■ Task directions
Once the line containing "Click here to call & get connected with a l" is found in the entries below, reproduce it and every line after it, stopping at and including the line containing "Similar Services"; reproduce nothing else, and keep each line exact.
[Opening Extracted information section]
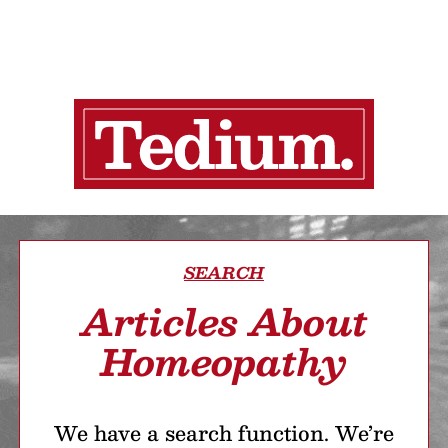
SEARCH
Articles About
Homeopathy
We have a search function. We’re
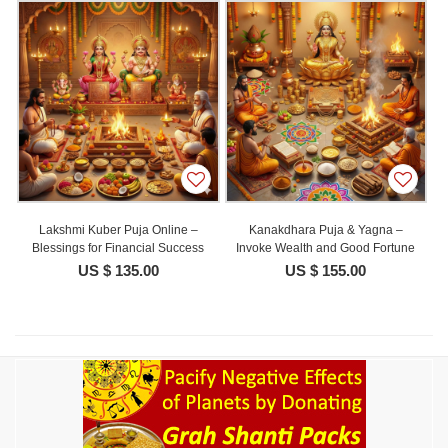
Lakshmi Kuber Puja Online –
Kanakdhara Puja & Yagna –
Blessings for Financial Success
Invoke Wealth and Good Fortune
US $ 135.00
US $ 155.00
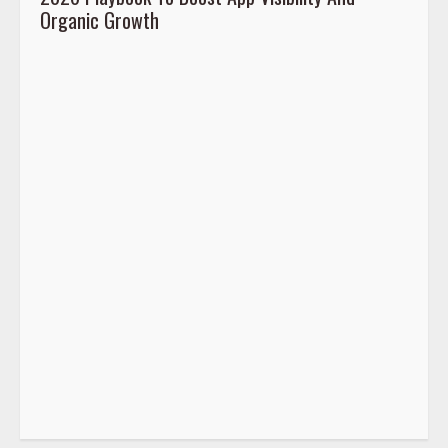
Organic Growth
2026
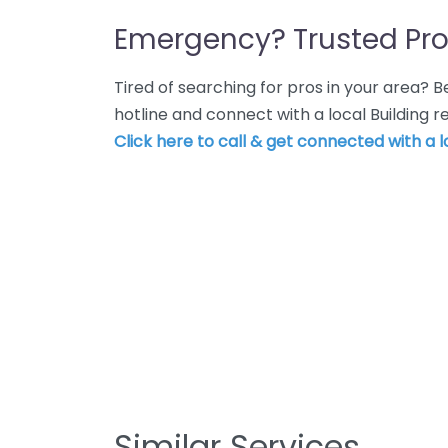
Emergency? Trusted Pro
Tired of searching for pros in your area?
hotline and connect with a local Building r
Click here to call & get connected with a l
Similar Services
[Closing Extracted information section]
[Opening Extracted information section]
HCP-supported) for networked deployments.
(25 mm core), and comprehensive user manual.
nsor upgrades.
[Closing Extracted information section]
■ Solved exercise
Click here to call & get connected with a l
Similar Services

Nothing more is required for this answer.